Enterprise Security Architect
Posted on Oct 6, 2021 by Barclay Simpson Recruitment
Enterprise Security Architect needed for a leading financial services firm, the role will be centred on providing technical security leadership for Security Architecture across the UK & Ireland. The Enterprise Security Architect is responsible for defining the security roadmap and ensuring that the group integrates security into the adoption and use of all new technologies and information systems. The role will support the Enterprise Architecture and Information Security functions to advance security in the group while simplifying the security technologies used.
Outline of the role:
- Providing vision and direction for our roadmap for security architecture
- Ensuring alignment of technologies to the prescribed target security architecture
- Development and embedding of standards and patterns for common security problems across group.
- Drive simplification of the security technology estate.
- Monitoring the changing threat and security technology landscape to ensure our information security practices remain up-to-date, effective and continually improving.
- Predicting future trends and emerging threats.
- Embedding future trends and emerging threats into the group Target Architecture and Roadmap.
- Assessing new and existing strategic the group's products and systems to identify weaknesses in our information security approach and creating improvement plans where required
- Ensuring alignment of security technologies to the group risk appetite.
- Previous architecture design role experience, either as a Security Architect or a Solution Architect with Security experience, within Financial Services or Banking.
- Lead architect experience on a large-scale security or cloud project.
- Experience of interacting with all functions both business and technical to align the requirements of a project to system and technical requirements.
- Experience in other IT disciplines (such as Business Architecture/Analysis, Technical/Infrastructure Architecture etc.) within a multi-tier environment.
- Working knowledge of IT Security tools, principles & standards, eg ISO 2700x, SANS Critical Controls, CESG 14 Cloud Security Principles, ISF Standard of Good Practice, Cobit 5, etc.
- Systems Integration & Networks, eg Firewall, Active Directory, Single Sign-on, 3rd Party Systems (Federation), multi O/S
- Data, eg Classification, MDM, Protection and Regulation (PII/GDPR, PCI-DSS, NIS Directive), Database Technologies,
- DevOps best practice, eg Application Development life cycle, security functional requirements.

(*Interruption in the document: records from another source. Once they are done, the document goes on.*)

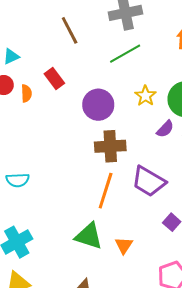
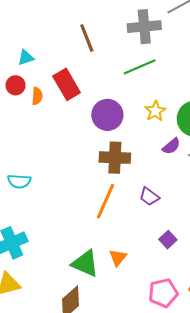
red rectangle: (54, 79) -> (67, 84), size x1.4
purple trapezoid: (149, 181) -> (149, 197), size x0.6
green triangle: (89, 236) -> (85, 263), moved

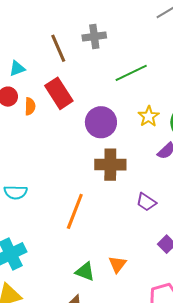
gray cross: (144, 27) -> (94, 36), moved, size x0.7
brown line: (87, 38) -> (58, 48), moved
orange line: (106, 201) -> (75, 211), moved
green triangle: (85, 263) -> (85, 272), size x0.7

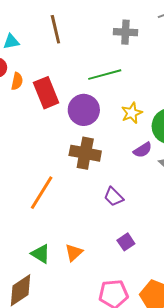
gray cross: (94, 36) -> (125, 32), moved
green line: (131, 73) -> (105, 75), moved
red rectangle: (59, 93) -> (46, 93), moved

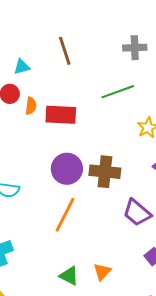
red rectangle: (46, 93) -> (61, 115), turned -60
purple circle: (84, 110) -> (67, 169), moved
purple trapezoid: (114, 197) -> (137, 213), size x1.4

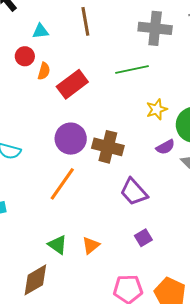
gray cross: (135, 48) -> (155, 28), size x1.4
red rectangle: (61, 115) -> (72, 84), turned -48

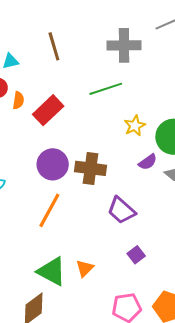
green triangle: (58, 245) -> (52, 271), size x1.5

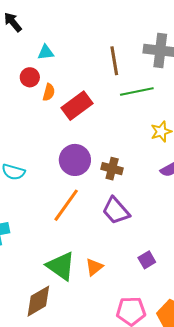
brown line: (54, 46) -> (114, 61), moved
brown cross: (91, 168) -> (112, 169), size x0.7
purple trapezoid: (121, 210) -> (116, 211), moved

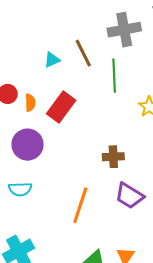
cyan triangle: (46, 52) -> (52, 60), moved
green line: (137, 91) -> (114, 76), turned -64
purple circle: (75, 160) -> (27, 145), moved

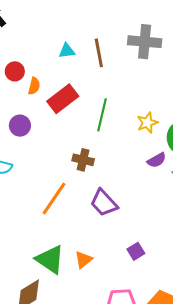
green line: (114, 76) -> (102, 115), moved
purple circle: (27, 145) -> (20, 126), size x0.7
brown cross: (113, 157) -> (83, 160), moved

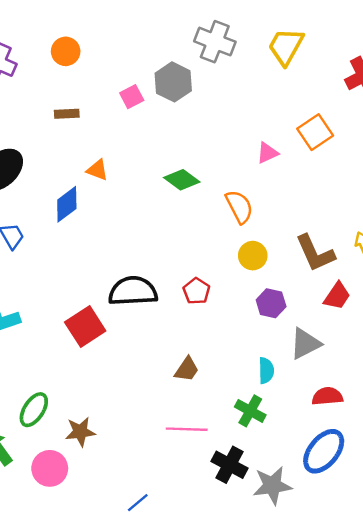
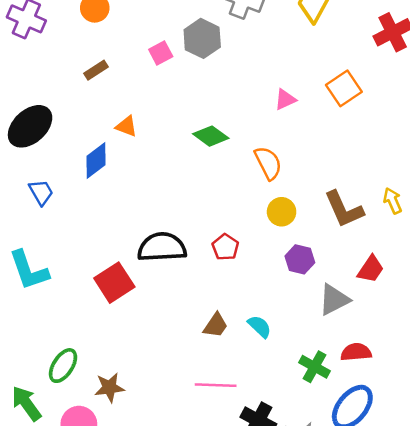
brown rectangle: (67, 114) -> (96, 70), turned -30
pink triangle: (267, 153) -> (285, 99), moved
red trapezoid: (337, 296) -> (371, 269), moved
cyan semicircle: (266, 371) -> (260, 327), moved, turned -45
green cross: (250, 411) -> (314, 367), moved

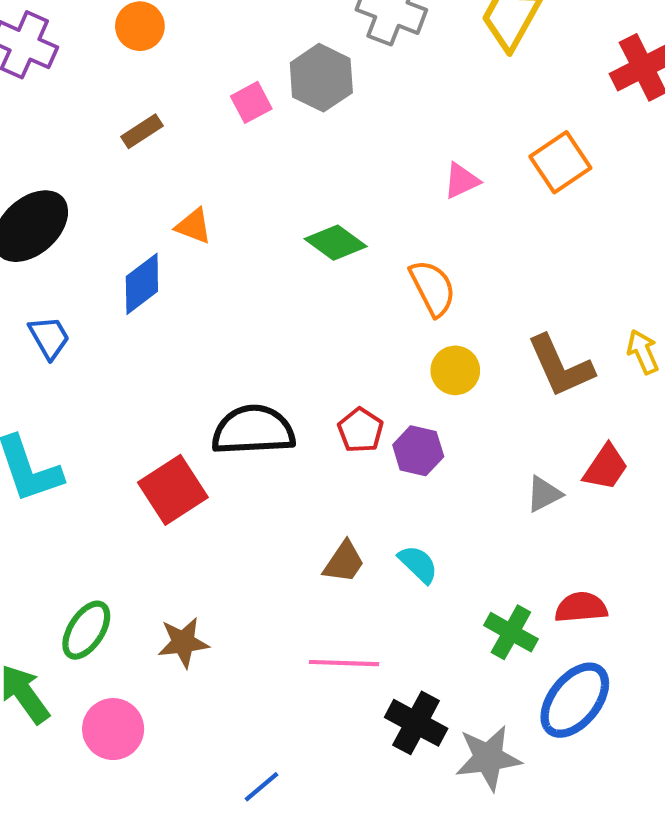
purple hexagon: (300, 259) -> (418, 451), moved
gray triangle: (334, 300) -> (544, 494), moved, size x0.7
brown star: (109, 388) -> (183, 642), moved

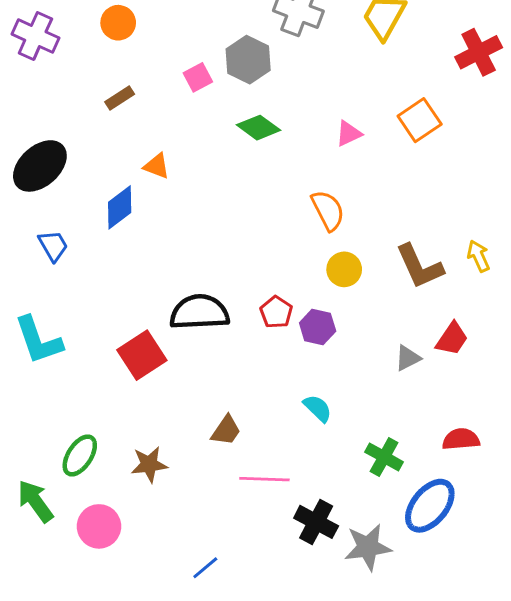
green diamond: (336, 243) -> (258, 128), moved
brown trapezoid: (344, 562) -> (226, 430), moved
red semicircle: (581, 607) -> (461, 439), moved

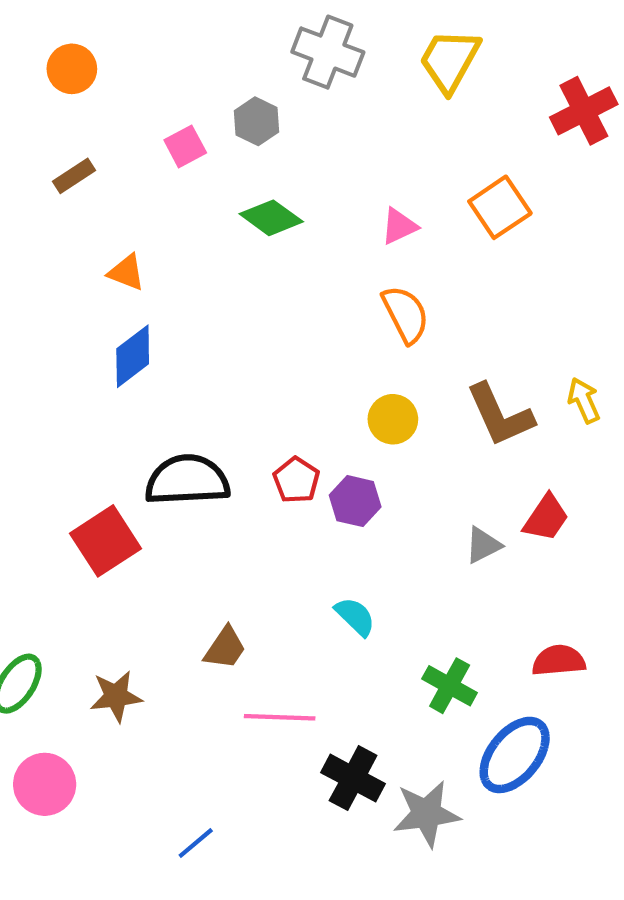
gray hexagon: (248, 60) -> (257, 121), size x0.7
blue diamond: (120, 207) -> (133, 356), moved
orange semicircle: (328, 210) -> (405, 314), moved

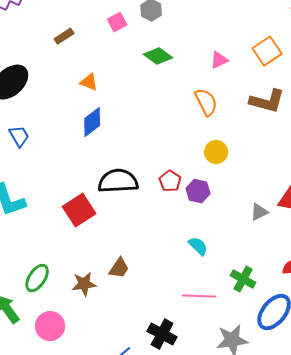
orange semicircle: (405, 314) -> (206, 102), moved
brown L-shape: (500, 415) -> (267, 101), moved, turned -51
brown trapezoid: (225, 648) -> (119, 268), moved
pink line: (280, 717) -> (199, 296), moved
black cross: (353, 778) -> (162, 334), moved

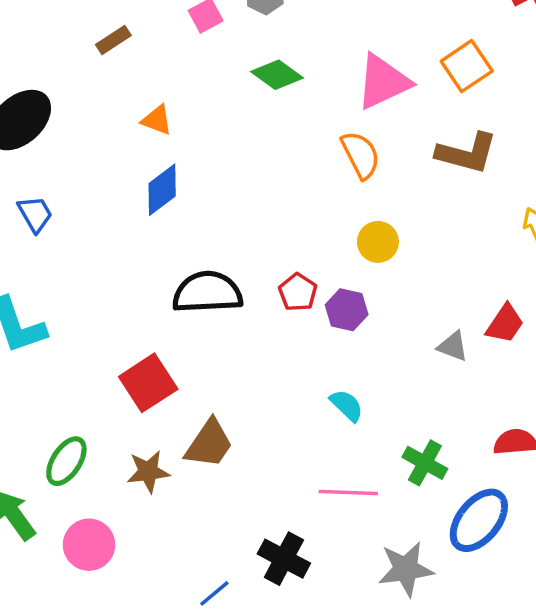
pink triangle: (219, 60) -> (383, 82), size x1.8
red square: (79, 210) -> (148, 383), moved
gray triangle: (259, 212) -> (453, 346), turned 48
brown trapezoid: (119, 268) -> (209, 444), size x1.4

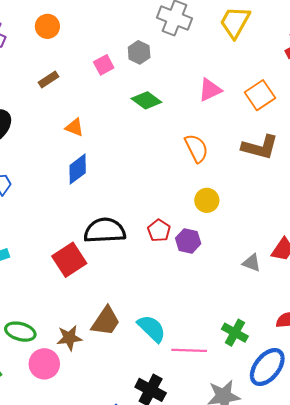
pink triangle: (383, 82) -> (210, 90), moved, size x0.7
red square: (148, 383) -> (69, 260), moved
cyan semicircle: (347, 405) -> (152, 328), moved, size x1.4
green ellipse: (66, 461) -> (20, 332), turned 72
pink circle: (89, 545) -> (44, 364), moved

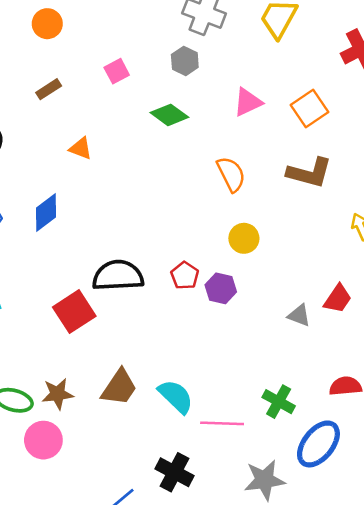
gray hexagon: (139, 52) -> (185, 61), moved
blue diamond: (78, 169) -> (46, 213), moved
brown star: (69, 338) -> (58, 394), moved

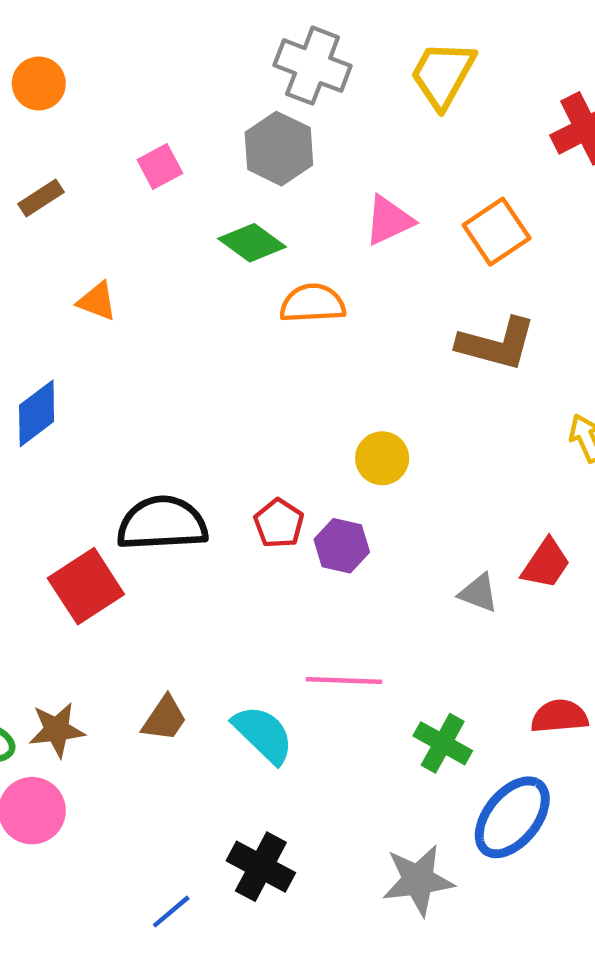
gray hexagon: (185, 61) -> (279, 149), size x1.4
orange semicircle: (231, 174) -> (313, 303), moved, turned -66
brown trapezoid: (119, 387) -> (164, 719), size x0.7
pink line: (222, 423) -> (344, 680), moved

- Cloud, eg AWS, Azure, IBM Cloud
- Working knowledge of Enterprise Architecture frameworks eg TOGAF/Zachman
- Strong leadership and interpersonal skills
- Ability to manage and prioritise a demanding workload. Strong planning and organising skills.
- Degree Level Education
- Appropriate professional Security certifications such as CISSP, CCSP, CISM, EMCCA, AWS-CSA or TOGAF preferred but not required.
- Full membership of the Institute of Information Security Professionals (IISP) preferred but not required.
As an ideal candidate, you will have an industry certification such as TOGAF and have expert knowledge of Enterprise Architecture. You will also have a proven track record of delivery in a similar role. Experience within healthcare is highly advantageous.